▶ [Task to carry out] Throughout the listing below, copy each line containing "General".

[[ Input, beginning ]]

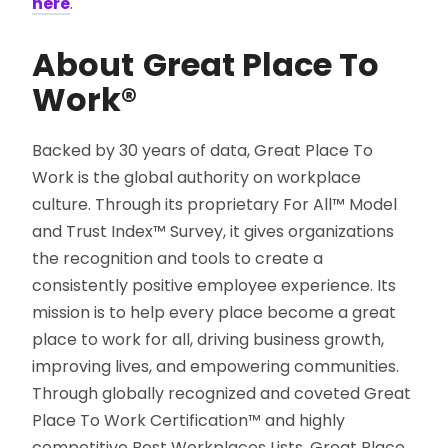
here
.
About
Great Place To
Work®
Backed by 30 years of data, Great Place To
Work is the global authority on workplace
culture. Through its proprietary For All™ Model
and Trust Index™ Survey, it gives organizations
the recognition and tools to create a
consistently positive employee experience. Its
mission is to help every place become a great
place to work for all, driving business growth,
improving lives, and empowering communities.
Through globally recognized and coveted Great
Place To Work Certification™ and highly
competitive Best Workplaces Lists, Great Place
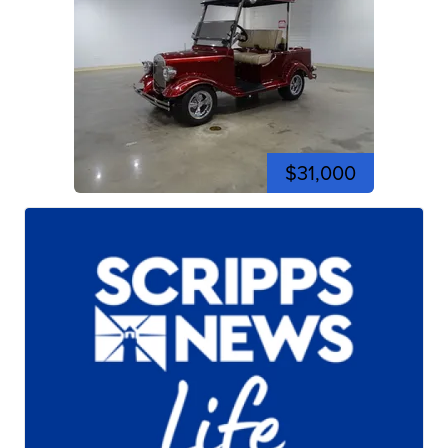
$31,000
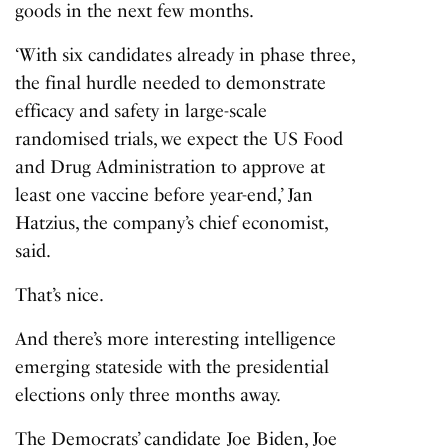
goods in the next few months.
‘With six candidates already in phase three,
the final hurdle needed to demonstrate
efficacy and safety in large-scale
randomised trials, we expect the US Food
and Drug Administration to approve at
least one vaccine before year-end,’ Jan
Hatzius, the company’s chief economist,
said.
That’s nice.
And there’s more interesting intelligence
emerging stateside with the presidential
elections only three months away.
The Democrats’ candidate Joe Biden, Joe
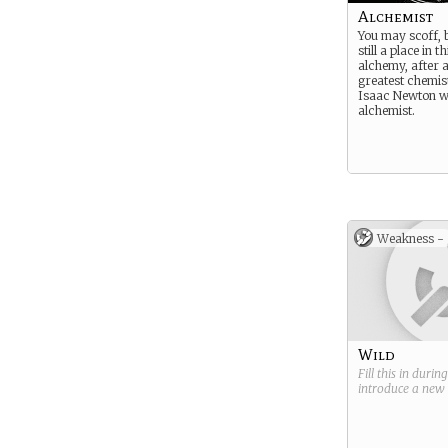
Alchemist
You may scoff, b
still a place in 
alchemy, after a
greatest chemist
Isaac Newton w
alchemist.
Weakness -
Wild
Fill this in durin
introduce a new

[[ Input, end ]]
[[ Input, beginning ]]

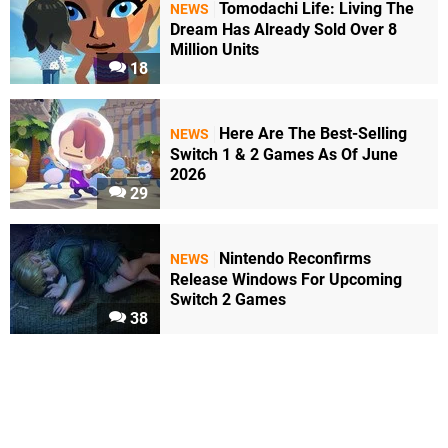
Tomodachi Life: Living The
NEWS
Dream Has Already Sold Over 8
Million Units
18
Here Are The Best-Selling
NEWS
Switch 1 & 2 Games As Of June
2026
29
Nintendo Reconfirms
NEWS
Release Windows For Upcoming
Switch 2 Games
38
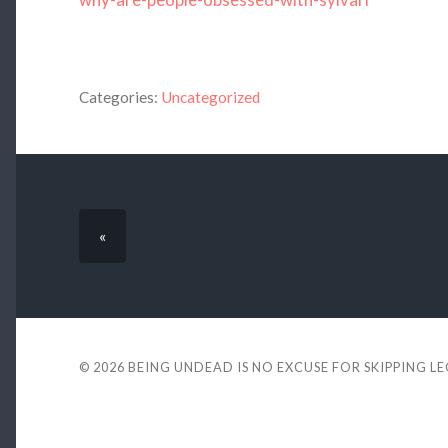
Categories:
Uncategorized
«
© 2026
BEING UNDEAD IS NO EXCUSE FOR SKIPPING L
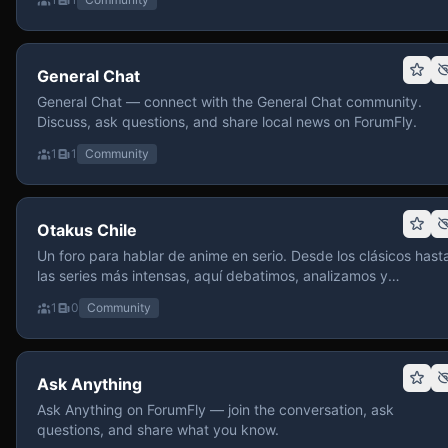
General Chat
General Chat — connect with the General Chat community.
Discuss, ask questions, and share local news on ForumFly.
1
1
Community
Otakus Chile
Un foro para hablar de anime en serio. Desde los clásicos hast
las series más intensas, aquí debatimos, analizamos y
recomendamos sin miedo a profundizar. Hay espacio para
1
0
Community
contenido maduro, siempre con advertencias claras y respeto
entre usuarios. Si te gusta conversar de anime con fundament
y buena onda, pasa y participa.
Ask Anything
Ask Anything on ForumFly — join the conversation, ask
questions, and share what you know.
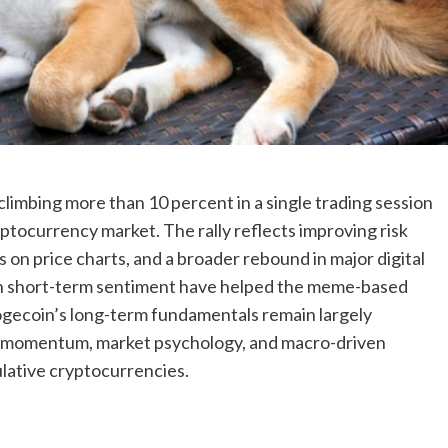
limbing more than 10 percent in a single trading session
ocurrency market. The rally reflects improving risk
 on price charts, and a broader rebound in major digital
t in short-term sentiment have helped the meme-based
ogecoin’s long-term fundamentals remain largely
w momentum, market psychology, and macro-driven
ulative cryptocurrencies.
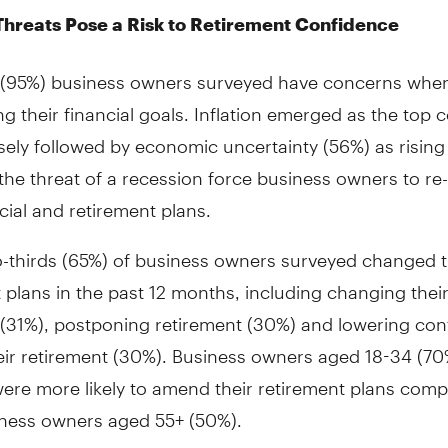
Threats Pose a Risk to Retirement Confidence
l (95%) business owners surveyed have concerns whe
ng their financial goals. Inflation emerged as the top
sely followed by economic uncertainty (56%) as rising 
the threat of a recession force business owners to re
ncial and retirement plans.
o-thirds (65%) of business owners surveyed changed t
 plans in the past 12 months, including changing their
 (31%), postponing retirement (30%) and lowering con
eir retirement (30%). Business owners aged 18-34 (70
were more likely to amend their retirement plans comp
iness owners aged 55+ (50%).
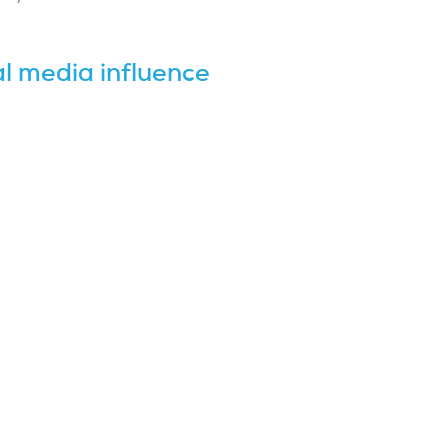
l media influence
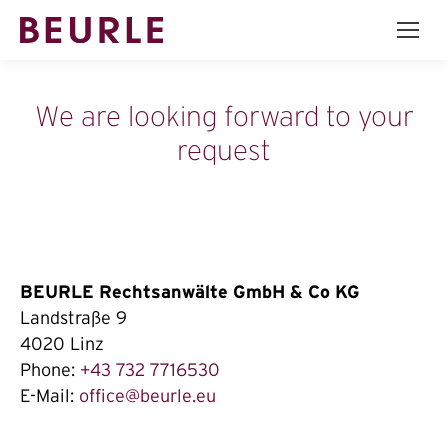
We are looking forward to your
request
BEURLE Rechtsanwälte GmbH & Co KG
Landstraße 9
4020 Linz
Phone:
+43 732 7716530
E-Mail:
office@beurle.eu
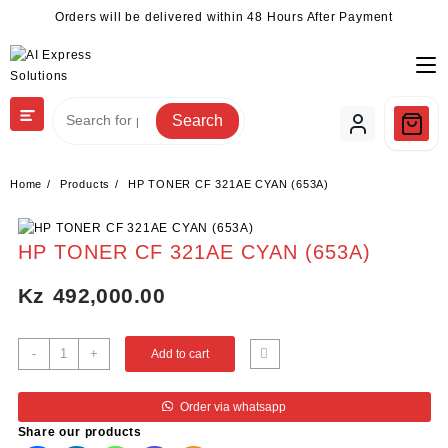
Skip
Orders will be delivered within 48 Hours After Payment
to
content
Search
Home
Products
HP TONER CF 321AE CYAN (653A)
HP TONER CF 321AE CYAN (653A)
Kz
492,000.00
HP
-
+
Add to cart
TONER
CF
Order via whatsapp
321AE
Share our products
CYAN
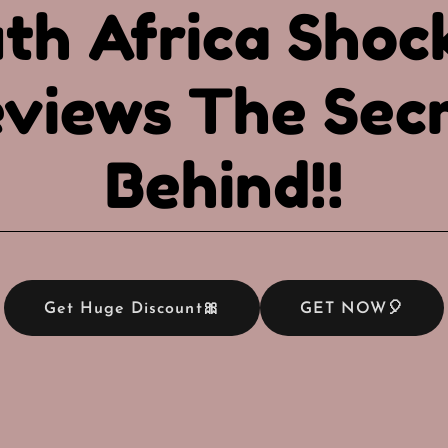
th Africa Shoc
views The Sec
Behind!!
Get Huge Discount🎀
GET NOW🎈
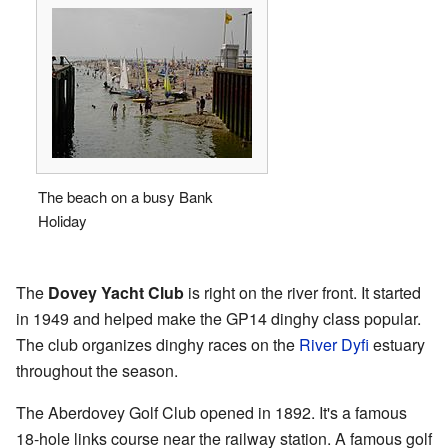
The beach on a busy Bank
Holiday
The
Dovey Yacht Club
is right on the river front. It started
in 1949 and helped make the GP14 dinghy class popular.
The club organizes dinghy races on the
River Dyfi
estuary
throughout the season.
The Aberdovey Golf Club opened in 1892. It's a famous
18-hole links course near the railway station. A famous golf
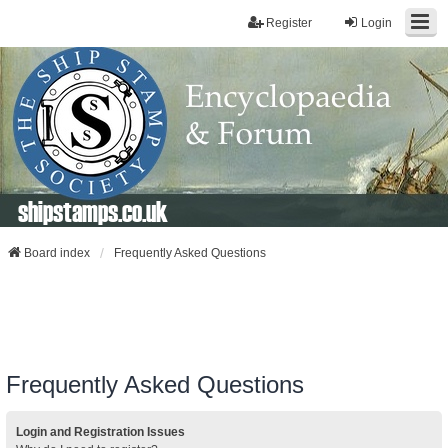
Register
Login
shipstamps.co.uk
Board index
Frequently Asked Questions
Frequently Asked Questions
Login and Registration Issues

[[ Input, end ]]

▶ [Finished task]
General Chat
General Chat — connect with the General Chat community.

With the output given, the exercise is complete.